(WHAT YOU ARE ASKED TO DO): Once the pictures are set aside, output all the records exactly.

BEGIN

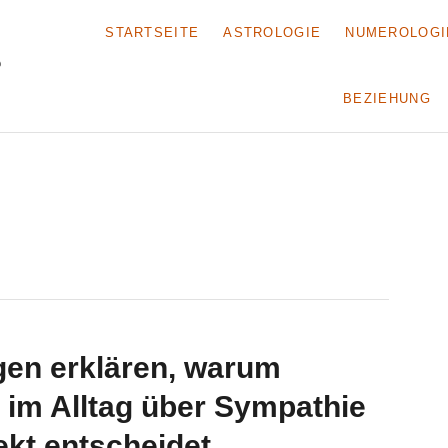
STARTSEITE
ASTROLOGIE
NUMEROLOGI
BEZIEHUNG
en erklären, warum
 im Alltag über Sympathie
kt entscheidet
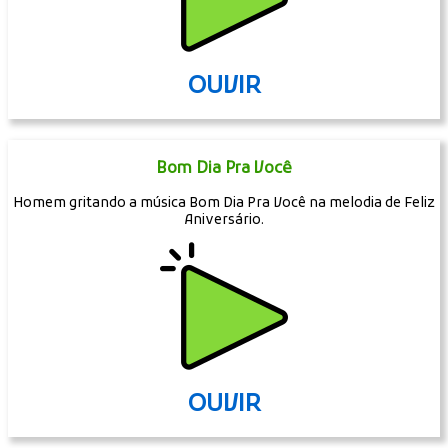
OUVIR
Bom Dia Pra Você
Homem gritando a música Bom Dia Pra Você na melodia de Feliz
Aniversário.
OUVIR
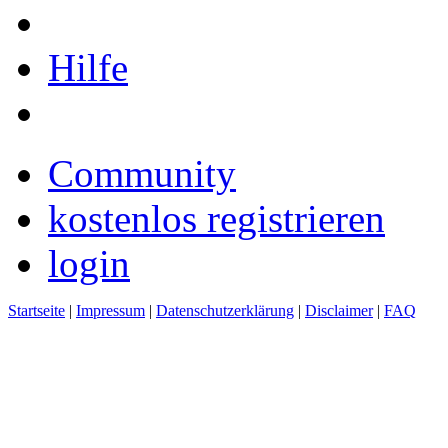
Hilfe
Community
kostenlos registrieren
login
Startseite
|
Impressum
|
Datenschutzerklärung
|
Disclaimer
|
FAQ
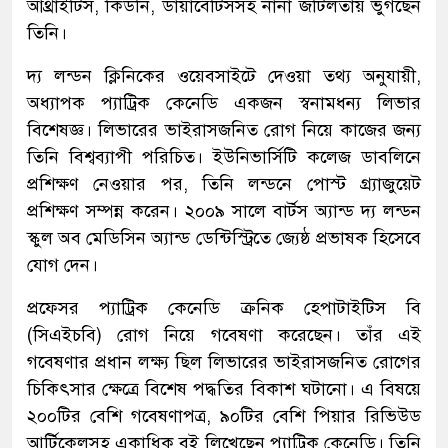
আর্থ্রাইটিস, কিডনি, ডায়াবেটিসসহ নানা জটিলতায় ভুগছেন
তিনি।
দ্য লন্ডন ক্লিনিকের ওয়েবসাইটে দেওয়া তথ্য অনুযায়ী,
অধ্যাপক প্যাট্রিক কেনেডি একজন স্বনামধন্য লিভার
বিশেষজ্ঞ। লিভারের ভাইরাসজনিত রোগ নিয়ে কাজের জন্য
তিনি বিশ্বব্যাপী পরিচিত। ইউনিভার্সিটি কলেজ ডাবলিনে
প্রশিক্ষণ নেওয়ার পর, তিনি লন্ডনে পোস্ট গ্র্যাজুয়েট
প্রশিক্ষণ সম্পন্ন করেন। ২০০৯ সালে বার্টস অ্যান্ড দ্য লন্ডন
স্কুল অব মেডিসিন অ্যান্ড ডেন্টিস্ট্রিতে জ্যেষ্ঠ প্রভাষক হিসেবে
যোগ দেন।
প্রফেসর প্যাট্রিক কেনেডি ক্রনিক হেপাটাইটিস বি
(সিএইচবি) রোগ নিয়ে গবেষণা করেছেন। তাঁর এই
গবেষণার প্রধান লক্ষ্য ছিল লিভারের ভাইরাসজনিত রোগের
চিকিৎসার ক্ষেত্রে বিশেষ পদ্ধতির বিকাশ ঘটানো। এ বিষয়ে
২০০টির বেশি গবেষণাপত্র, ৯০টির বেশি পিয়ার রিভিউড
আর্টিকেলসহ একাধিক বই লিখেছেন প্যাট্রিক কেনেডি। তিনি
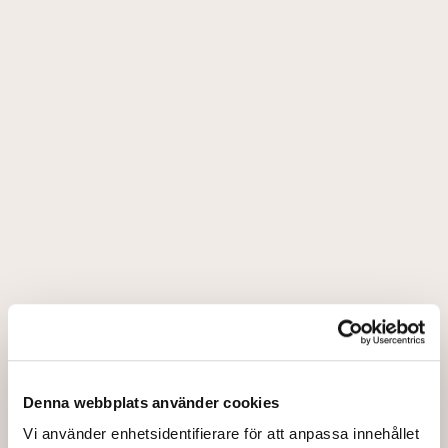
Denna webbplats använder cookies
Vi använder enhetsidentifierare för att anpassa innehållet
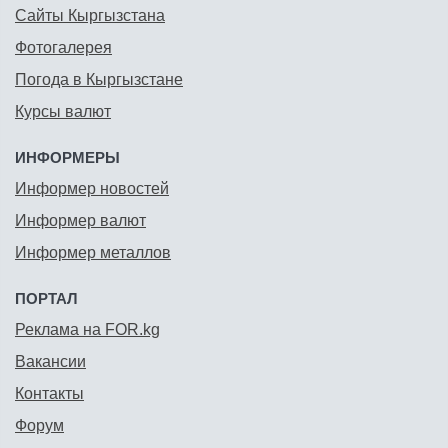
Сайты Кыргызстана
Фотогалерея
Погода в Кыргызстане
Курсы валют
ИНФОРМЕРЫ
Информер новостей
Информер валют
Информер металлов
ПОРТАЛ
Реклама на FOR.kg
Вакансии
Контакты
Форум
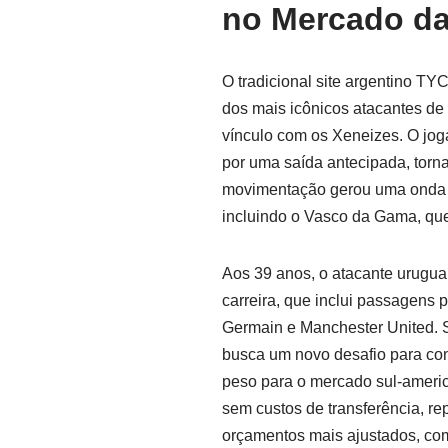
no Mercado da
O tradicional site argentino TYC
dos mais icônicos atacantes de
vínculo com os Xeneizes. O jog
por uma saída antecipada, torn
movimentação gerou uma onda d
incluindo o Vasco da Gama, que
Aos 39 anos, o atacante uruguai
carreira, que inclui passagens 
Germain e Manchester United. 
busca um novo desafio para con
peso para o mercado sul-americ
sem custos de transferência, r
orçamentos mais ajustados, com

END

(REPLY TO THE TASK):
STARTSEITE
ASTROLOGIE
NUMEROLOGI
BEZIEHUNG
en erklären, warum
 im Alltag über Sympathie
kt entscheidet
OUVIR
Bom Dia Pra Você
Homem gritando a música Bom Dia Pra Você na melodia de Feliz
Aniversário.
OUVIR
Hilfe
Community
kostenlos registrieren
login
Startseite
|
Impressum
|
Datenschutzerklärung
|
Disclaimer
|
FAQ
আর্থ্রাইটিস, কিডনি, ডায়াবেটিসসহ নানা জটিলতায় ভুগছেন
তিনি।
দ্য লন্ডন ক্লিনিকের ওয়েবসাইটে দেওয়া তথ্য অনুযায়ী,
অধ্যাপক প্যাট্রিক কেনেডি একজন স্বনামধন্য লিভার
বিশেষজ্ঞ। লিভারের ভাইরাসজনিত রোগ নিয়ে কাজের জন্য
তিনি বিশ্বব্যাপী পরিচিত। ইউনিভার্সিটি কলেজ ডাবলিনে
প্রশিক্ষণ নেওয়ার পর, তিনি লন্ডনে পোস্ট গ্র্যাজুয়েট
প্রশিক্ষণ সম্পন্ন করেন। ২০০৯ সালে বার্টস অ্যান্ড দ্য লন্ডন
স্কুল অব মেডিসিন অ্যান্ড ডেন্টিস্ট্রিতে জ্যেষ্ঠ প্রভাষক হিসেবে
যোগ দেন।
প্রফেসর প্যাট্রিক কেনেডি ক্রনিক হেপাটাইটিস বি
(সিএইচবি) রোগ নিয়ে গবেষণা করেছেন। তাঁর এই
গবেষণার প্রধান লক্ষ্য ছিল লিভারের ভাইরাসজনিত রোগের
চিকিৎসার ক্ষেত্রে বিশেষ পদ্ধতির বিকাশ ঘটানো। এ বিষয়ে
২০০টির বেশি গবেষণাপত্র, ৯০টির বেশি পিয়ার রিভিউড
আর্টিকেলসহ একাধিক বই লিখেছেন প্যাট্রিক কেনেডি। তিনি
Denna webbplats använder cookies
Vi använder enhetsidentifierare för att anpassa innehållet
Сайты Кыргызстана
Фотогалерея
Погода в Кыргызстане
Курсы валют
ИНФОРМЕРЫ
Информер новостей
Информер валют
Информер металлов
ПОРТАЛ
Реклама на FOR.kg
Вакансии
Контакты
Форум
no Mercado da
O tradicional site argentino TYC
dos mais icônicos atacantes de
vínculo com os Xeneizes. O jog
por uma saída antecipada, torn
movimentação gerou uma onda d
incluindo o Vasco da Gama, que
Aos 39 anos, o atacante uruguai
carreira, que inclui passagens 
Germain e Manchester United. 
busca um novo desafio para con
peso para o mercado sul-americ
sem custos de transferência, r
orçamentos mais ajustados, com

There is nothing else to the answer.